_Problem to work on_
Write the entries out exactly, with the final line being the one containing "αφαιρώντας αποτελεσματικά τα".
Start of Input records
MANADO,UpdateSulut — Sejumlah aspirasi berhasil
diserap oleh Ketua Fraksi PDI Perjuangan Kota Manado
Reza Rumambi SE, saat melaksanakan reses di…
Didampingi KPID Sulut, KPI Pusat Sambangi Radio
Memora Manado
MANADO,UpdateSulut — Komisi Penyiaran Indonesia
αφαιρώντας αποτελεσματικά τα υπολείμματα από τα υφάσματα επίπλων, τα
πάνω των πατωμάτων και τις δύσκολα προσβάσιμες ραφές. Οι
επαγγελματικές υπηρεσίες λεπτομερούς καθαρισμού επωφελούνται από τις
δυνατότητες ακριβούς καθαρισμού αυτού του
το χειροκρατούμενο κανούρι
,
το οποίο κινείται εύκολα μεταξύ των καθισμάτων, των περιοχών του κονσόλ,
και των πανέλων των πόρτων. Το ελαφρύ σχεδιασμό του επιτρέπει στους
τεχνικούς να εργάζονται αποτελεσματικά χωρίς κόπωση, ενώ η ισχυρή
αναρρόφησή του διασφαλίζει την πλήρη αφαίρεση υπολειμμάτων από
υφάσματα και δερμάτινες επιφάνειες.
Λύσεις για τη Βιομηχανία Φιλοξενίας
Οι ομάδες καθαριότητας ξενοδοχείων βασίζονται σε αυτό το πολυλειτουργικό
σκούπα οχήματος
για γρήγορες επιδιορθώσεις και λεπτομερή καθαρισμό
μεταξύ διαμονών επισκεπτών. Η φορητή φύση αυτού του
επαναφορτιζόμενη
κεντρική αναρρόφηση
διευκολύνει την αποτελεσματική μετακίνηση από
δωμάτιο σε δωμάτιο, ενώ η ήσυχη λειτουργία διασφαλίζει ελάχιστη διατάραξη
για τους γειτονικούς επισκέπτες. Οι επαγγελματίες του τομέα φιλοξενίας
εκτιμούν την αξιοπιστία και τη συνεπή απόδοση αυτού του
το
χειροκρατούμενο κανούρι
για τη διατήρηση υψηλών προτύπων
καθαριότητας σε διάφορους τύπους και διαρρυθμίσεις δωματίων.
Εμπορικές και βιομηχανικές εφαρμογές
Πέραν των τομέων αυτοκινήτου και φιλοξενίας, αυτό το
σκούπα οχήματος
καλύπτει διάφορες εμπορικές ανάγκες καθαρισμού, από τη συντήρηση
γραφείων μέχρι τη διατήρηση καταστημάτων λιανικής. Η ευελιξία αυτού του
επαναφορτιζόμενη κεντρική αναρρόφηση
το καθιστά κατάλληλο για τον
End of Input records
_Solution for this problem_
MANADO,UpdateSulut — Sejumlah aspirasi berhasil
diserap oleh Ketua Fraksi PDI Perjuangan Kota Manado
Reza Rumambi SE, saat melaksanakan reses di…
Didampingi KPID Sulut, KPI Pusat Sambangi Radio
Memora Manado
MANADO,UpdateSulut — Komisi Penyiaran Indonesia
αφαιρώντας αποτελεσματικά τα υπολείμματα από τα υφάσματα επίπλων, τα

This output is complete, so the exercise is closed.